While equities have had a rough start in 2010, analysts at RBS predict that we won’t experience a double dip recession. Signs of global growth and increased manufacturing brings hope that the economy will fully recover at a rate faster than expected.
For the U.S. to recover, we need jobs and higher payrolls. Let’s drive some more money into this economy and get people back into work.
In 2002, payrolls, as measured by the preliminary print for each month, advanced for seven straight months, but the gains ranged from 6,000 to 66,000. Then, jobs declined for the most part from fall 2002 through the summer of 2003. Net hiring resumed in late 2003 but remained tepid through February. It was only when payroll gains surged (308,000 in March, 288,000 in April, and 248,000 in May) that Fed officials sat up and took notice. Similarly, the swing from massive job losses in early 2009 to rough stability by year-end was very encouraging but is not enough to spur the Fed into shifting its rate stance. Instead, payrolls will have to begin rising and by enough to convince policymakers that unemployment is on a downward path. We fully believe that payrolls are on the cusp of swinging into positive territory and that momentum will build as the year progresses.

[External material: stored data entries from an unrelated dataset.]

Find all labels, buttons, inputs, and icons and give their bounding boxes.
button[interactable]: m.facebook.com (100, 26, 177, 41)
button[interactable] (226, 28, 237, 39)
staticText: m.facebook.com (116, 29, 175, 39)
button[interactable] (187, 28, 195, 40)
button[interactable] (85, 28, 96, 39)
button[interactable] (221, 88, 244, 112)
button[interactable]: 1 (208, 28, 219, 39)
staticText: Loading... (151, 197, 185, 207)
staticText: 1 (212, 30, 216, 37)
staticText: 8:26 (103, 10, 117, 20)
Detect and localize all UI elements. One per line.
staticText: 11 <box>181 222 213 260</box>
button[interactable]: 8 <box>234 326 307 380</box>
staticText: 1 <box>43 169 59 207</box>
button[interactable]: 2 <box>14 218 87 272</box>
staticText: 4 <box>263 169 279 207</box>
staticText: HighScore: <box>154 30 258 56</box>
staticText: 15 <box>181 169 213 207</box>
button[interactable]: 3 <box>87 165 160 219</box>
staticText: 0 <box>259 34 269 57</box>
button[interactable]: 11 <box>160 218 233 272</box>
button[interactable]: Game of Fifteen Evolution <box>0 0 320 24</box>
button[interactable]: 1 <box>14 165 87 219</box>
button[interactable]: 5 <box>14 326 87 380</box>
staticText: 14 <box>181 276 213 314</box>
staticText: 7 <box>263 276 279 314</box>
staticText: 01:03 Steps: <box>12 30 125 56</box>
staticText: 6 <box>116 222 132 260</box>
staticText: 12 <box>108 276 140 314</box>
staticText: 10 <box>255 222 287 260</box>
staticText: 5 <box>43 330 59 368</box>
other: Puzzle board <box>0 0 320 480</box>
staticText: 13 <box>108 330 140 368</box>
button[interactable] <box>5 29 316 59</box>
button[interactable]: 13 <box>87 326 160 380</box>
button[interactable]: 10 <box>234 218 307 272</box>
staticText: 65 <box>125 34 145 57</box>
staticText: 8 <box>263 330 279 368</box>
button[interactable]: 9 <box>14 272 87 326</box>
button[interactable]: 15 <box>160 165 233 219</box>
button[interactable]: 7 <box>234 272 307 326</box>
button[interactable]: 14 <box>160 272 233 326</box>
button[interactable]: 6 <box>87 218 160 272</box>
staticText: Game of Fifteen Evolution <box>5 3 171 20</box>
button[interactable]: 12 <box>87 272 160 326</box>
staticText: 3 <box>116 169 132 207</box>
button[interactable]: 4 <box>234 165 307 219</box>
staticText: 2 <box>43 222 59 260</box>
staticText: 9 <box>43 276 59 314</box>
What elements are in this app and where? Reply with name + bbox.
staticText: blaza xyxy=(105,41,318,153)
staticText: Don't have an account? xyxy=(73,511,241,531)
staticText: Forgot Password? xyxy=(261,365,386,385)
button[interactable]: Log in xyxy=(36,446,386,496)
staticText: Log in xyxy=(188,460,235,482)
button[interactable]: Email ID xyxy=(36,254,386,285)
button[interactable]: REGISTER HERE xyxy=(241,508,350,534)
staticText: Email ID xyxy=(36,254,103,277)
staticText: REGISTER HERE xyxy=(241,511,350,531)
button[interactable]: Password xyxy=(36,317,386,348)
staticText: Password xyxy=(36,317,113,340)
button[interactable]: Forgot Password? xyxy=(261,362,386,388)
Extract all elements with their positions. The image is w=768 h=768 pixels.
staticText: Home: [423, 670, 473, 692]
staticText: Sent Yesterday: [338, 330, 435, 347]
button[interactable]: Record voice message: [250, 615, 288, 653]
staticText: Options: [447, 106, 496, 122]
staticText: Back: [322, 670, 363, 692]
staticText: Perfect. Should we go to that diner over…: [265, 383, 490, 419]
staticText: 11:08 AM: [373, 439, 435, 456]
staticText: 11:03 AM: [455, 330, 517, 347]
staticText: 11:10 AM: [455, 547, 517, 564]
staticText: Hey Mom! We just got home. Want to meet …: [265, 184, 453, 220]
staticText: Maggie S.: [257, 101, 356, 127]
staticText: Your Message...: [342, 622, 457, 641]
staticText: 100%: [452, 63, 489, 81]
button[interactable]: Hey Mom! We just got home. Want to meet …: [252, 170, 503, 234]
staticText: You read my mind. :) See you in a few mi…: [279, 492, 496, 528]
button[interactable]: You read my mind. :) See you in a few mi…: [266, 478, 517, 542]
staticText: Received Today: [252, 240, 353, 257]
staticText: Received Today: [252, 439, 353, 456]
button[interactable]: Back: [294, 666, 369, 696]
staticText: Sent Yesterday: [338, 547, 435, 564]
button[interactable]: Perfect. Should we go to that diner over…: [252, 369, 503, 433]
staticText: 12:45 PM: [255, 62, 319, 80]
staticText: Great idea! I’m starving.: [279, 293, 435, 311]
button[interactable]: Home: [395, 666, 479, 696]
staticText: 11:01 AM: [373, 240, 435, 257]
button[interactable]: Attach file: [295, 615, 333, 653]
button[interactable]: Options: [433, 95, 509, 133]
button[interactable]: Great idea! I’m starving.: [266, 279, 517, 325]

Now, that being said, RBS believes the Fed will finally raise interest rates within the next five months, provided no extreme turn of events occur:
Our forecast calls for the first Fed rate hike in approximately five months. The clock is ticking. Clearly, a lot needs to transpire to get from where things stand today to a Fed tightening. Are we getting nervous? Not just yet. Conditions have improved dramatically over the last six months, and we fully expect the trajectory to continue. If the recovery stalls out over the next few months, then we will of course have to revisit our views (not just on the Fed but also our economic forecasts). However, given how well the economy has performed over the past few quarters relative to consensus expectations, it would take two or three months’ worth of evidence to convince us that the economy is fading (especially given the prospect of weather distortions during the winter). Thus, barring unforeseen shocks or jolting downside surprises in the data, we are unlikely to make any significant changes to our Fed call until March or April.